Ebon blade in hand, I crossed the bridge at the pace of a snail, because I’d be damned if my death came from falling off a bloody bridge. Once I reached the island, I laughed.

Not a sincere laugh where you put your hand over your belly and you slap your thigh because the hilarity of the situation is just too much to handle. No, a laugh that slowly tumbles out of your mouth and falls lamely to your feet. A laugh that a man might cough up when he finds himself surrounded by three hundred foreign pikemen who do not understand what the word “surrender” means.

The ground was burning. I touched the dirt lightly with the back of my hand. It was a soothing kind of warmth, much like bathwater. Snow that fell upon it melted instantly.

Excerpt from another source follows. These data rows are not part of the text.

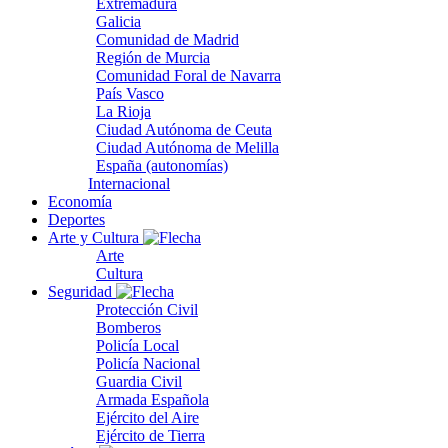
Extremadura
Galicia
Comunidad de Madrid
Región de Murcia
Comunidad Foral de Navarra
País Vasco
La Rioja
Ciudad Autónoma de Ceuta
Ciudad Autónoma de Melilla
España (autonomías)
Internacional
Economía
Deportes
Arte y Cultura
Arte
Cultura
Seguridad
Protección Civil
Bomberos
Policía Local
Policía Nacional
Guardia Civil
Armada Española
Ejército del Aire
Ejército de Tierra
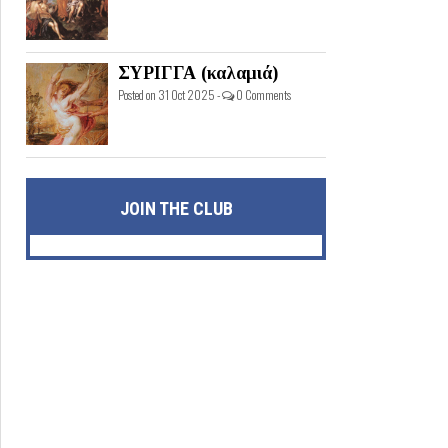
ΣΥΡΙΓΓΑ (καλαμιά)
Posted on 31 Oct 2025 -
0 Comments
JOIN THE CLUB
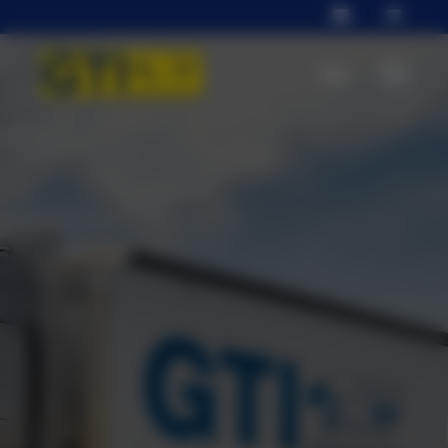
info@gti-
+49
trailer.de
3940
EN
9211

Part of the island was still snow-covered; the burning patch seemed to be focused mostly in the middle, but it wasn’t in the form of a circle. There was a broad vertical strip. Jutting out from the sides of that strip were much broader, much longer horizontal swaths.

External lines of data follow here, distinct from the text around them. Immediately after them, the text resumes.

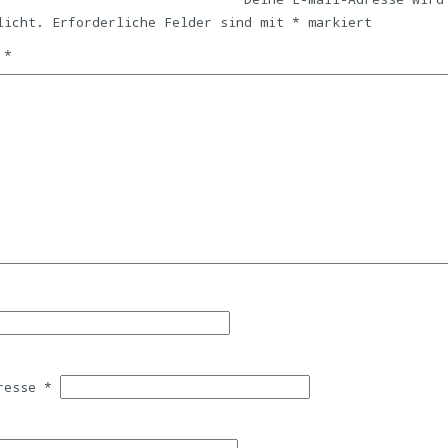
licht.
Erforderliche Felder sind mit
*
markiert
r
*
dresse
*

If you looked at it long enough, it somewhat resembled a bird. A very large bird.

Something began rumbling beneath my feet. A voice.

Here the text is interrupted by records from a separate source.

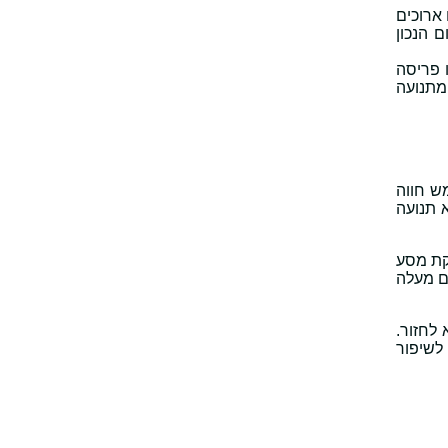
ארוכים
 הנכון
 פריסה
מתנועה
ש חווה
 תנועה
סקת מסע
ם מעלה
לחזור.
 לשיפור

I hurried over to a square cutout in an overhang of rock, the entrance to the dungeon, and listened. A boorish voice sang a song.

Piss on your bruises

Piss on your cuts

I’ve gotta fuckin’ eat

So I’ll eat your fuckin’ guts.

Piss on your mother

Piss on your father

I’ve gotta fuckin’ drink

So I’ll drink your fuckin’ blood.

And on and on it went.

“Think you’ll eat my guts and drink my blood if I come down there?” I hollered.

The singing stopped abruptly. “Hey! Hey! Get me fuckin’ outta here. They left us to rot. Get me outta here. I ain’t even guilty of what they say.”

That’s a favorite saying among prisoners.

The steps spiraling into the dungeon were cut crudely from the frozen earth and the ribbonlike rock that colonized Icerun. Most proper dungeons are deep, hollow and dark. And you’ve really got to hit all three of those qualities. Otherwise, you have what is more a little hole in the ground than a dungeon. And no one’s ever confessed to their crimes for fear of being stuck a few feet beneath the dirt, where the light still reaches them. It’s deep down, where only the bats and sightless creatures venture, that’ll shiver your teeth right from your gums.

But, as I quickly came to discover, the dungeon of Icerun was an exception. It was shallow, but no less dark than Edenvaile’s and inexplicably more rancid than that of Lith’s.

The rotten stench of carcasses and old, festering blood hung in the air like the hot stickiness of a swamp. It clung to the hairs on my arms. It drizzled down my face. It percolated through my pores and seeped into my mouth, where the foulness of death and engorged maggots made me gag.